▸ EXERCISE REQUIREMENTS:
Filter the listing below for "aperto" and report every line that has it.

** Opening SUPPLIED DATA block **

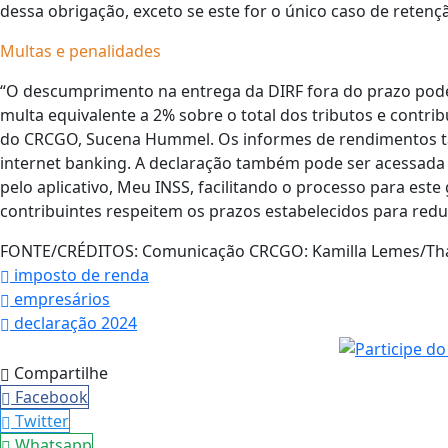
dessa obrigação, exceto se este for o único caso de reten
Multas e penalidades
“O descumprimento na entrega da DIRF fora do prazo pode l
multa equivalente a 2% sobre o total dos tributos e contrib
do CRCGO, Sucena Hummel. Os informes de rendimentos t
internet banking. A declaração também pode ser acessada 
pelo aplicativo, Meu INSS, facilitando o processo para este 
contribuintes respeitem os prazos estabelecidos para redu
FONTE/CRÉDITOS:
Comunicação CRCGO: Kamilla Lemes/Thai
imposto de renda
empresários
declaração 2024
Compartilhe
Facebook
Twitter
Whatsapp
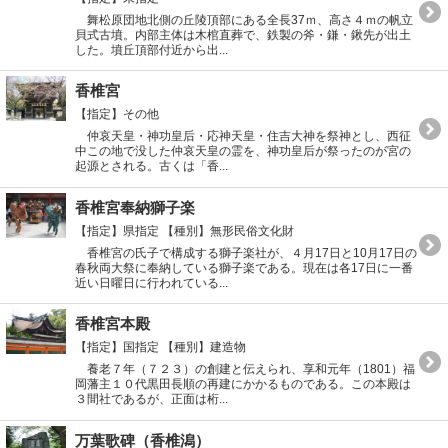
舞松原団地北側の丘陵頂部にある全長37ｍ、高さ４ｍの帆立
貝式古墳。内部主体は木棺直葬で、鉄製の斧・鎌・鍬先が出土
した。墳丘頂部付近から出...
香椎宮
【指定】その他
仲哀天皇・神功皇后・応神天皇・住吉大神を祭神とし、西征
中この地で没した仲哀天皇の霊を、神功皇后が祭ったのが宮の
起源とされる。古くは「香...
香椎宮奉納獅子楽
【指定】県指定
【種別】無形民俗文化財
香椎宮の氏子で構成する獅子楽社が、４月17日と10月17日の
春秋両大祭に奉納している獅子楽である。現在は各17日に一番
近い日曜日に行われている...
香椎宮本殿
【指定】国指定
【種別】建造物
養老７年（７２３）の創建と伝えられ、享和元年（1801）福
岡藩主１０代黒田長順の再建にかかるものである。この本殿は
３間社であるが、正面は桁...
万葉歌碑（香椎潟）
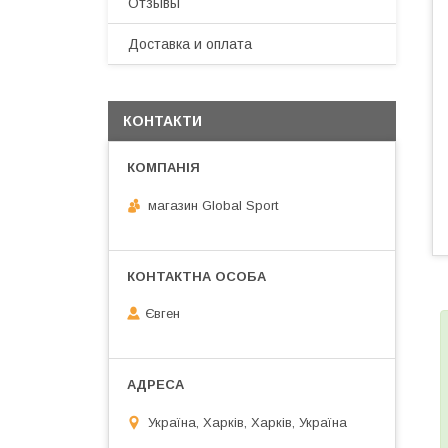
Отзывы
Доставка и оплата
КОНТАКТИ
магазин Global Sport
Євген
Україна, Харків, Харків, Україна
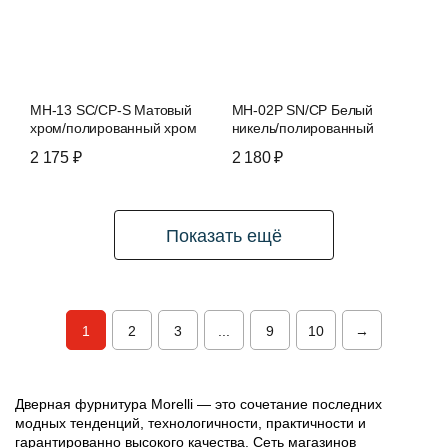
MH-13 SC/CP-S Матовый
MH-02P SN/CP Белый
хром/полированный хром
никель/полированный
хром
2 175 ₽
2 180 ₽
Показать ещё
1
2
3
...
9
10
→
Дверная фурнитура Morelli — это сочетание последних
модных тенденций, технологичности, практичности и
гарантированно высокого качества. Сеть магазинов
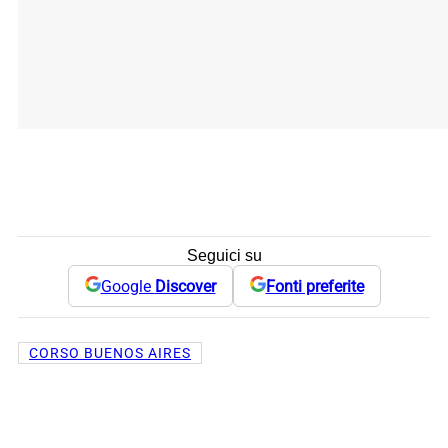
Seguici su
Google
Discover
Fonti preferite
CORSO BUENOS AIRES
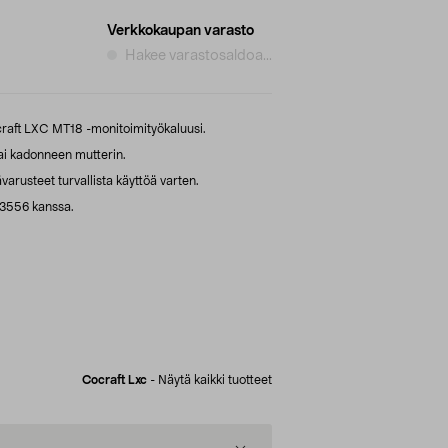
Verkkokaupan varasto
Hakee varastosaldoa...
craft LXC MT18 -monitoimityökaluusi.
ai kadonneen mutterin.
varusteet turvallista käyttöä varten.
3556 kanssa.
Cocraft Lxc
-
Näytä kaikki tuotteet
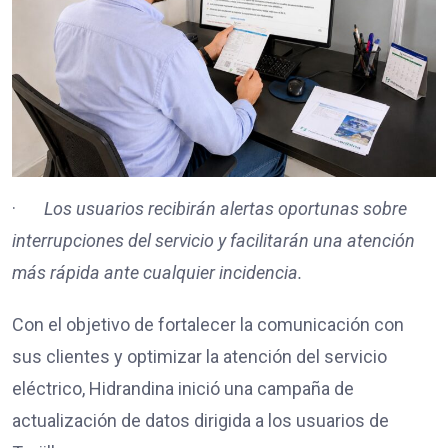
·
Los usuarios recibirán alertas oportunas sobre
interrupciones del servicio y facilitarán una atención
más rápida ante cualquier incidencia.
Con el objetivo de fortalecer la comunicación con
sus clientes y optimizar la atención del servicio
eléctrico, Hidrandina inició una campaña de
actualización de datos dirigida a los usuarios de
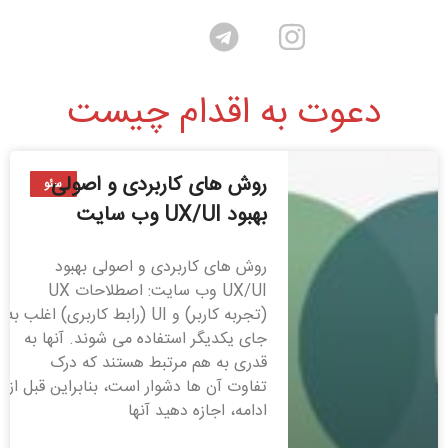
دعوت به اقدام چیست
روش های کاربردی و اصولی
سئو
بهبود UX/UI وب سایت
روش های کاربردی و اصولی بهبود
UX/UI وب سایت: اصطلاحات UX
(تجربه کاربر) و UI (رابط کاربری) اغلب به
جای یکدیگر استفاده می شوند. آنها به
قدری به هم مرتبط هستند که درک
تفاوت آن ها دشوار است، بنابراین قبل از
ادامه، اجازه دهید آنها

** Closing SUPPLIED DATA block **
** Opening SUPPLIED DATA block **

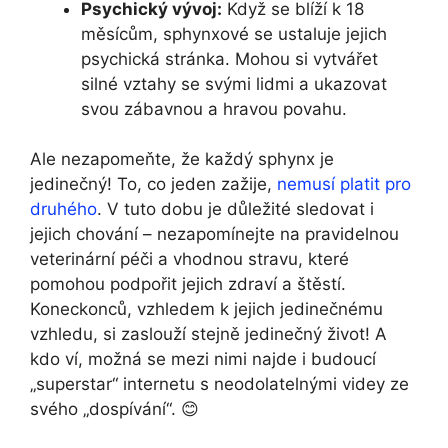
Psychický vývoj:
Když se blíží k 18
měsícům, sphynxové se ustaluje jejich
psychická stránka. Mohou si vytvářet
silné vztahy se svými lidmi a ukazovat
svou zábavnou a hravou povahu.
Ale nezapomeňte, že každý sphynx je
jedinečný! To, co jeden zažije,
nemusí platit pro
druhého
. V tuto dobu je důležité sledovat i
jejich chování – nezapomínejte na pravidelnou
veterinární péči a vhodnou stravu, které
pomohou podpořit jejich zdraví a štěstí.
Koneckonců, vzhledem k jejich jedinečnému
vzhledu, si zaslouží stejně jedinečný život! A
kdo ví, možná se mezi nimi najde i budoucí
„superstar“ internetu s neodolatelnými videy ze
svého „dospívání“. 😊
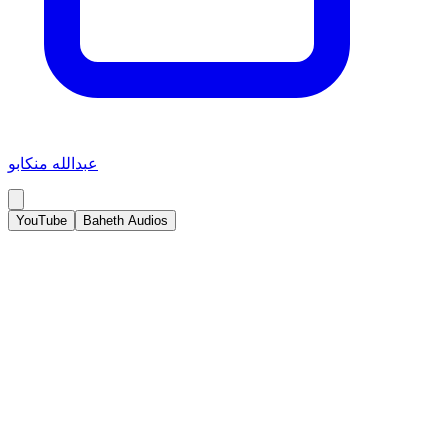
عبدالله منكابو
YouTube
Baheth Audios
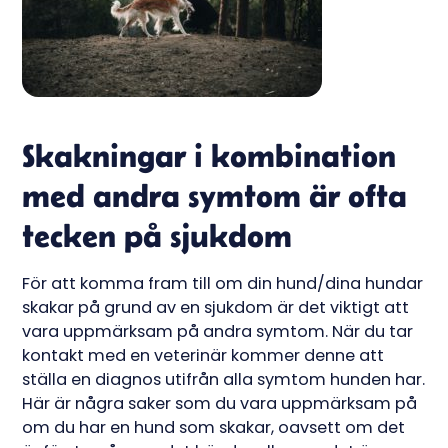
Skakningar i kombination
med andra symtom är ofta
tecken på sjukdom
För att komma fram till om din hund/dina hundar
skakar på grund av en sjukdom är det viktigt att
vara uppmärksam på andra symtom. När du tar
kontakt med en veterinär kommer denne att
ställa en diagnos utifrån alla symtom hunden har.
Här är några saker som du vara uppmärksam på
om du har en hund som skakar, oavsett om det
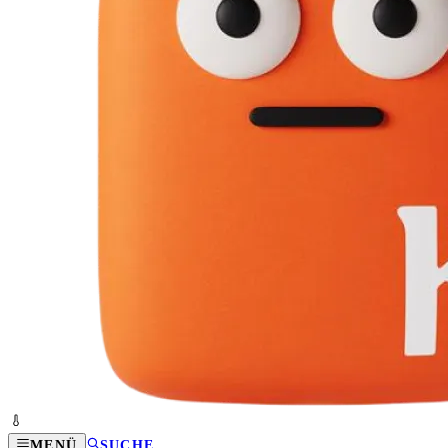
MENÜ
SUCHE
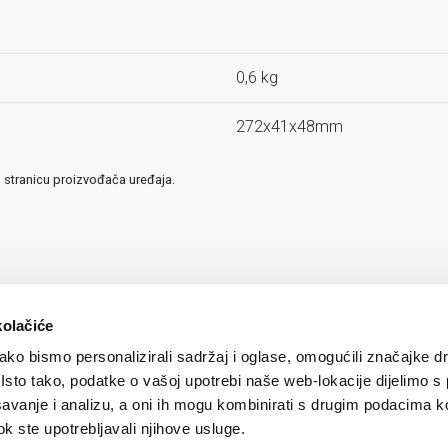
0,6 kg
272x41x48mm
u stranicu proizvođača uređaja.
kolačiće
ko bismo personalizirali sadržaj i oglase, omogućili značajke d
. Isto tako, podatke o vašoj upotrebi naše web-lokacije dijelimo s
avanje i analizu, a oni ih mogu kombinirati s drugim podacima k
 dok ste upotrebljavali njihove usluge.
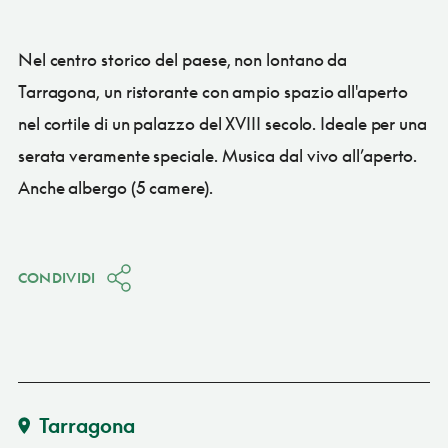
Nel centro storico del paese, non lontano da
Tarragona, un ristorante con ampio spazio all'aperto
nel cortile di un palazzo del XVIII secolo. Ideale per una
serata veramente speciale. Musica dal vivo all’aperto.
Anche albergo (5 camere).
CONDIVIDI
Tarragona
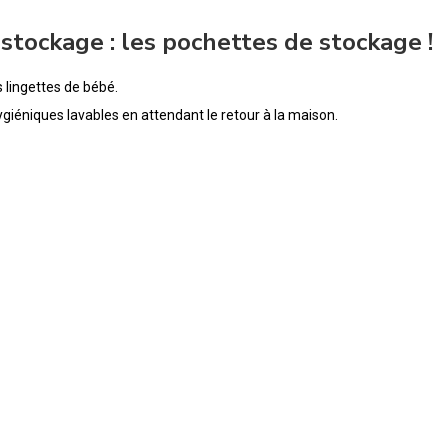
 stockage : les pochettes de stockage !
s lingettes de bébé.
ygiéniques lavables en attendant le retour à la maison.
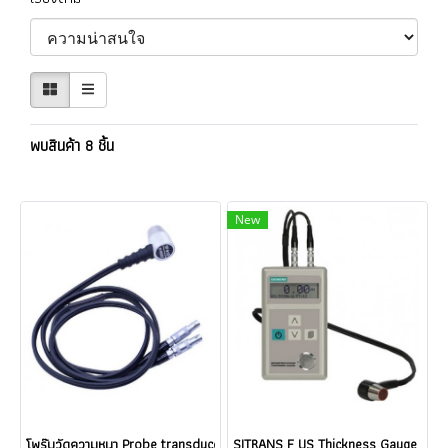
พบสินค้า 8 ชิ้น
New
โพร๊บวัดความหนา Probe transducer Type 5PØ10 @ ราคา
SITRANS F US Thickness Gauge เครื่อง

** Closing SUPPLIED DATA block **

▸ WRITTEN ANSWER:
Tarragona, un ristorante con ampio spazio all'aperto
serata veramente speciale. Musica dal vivo all’aperto.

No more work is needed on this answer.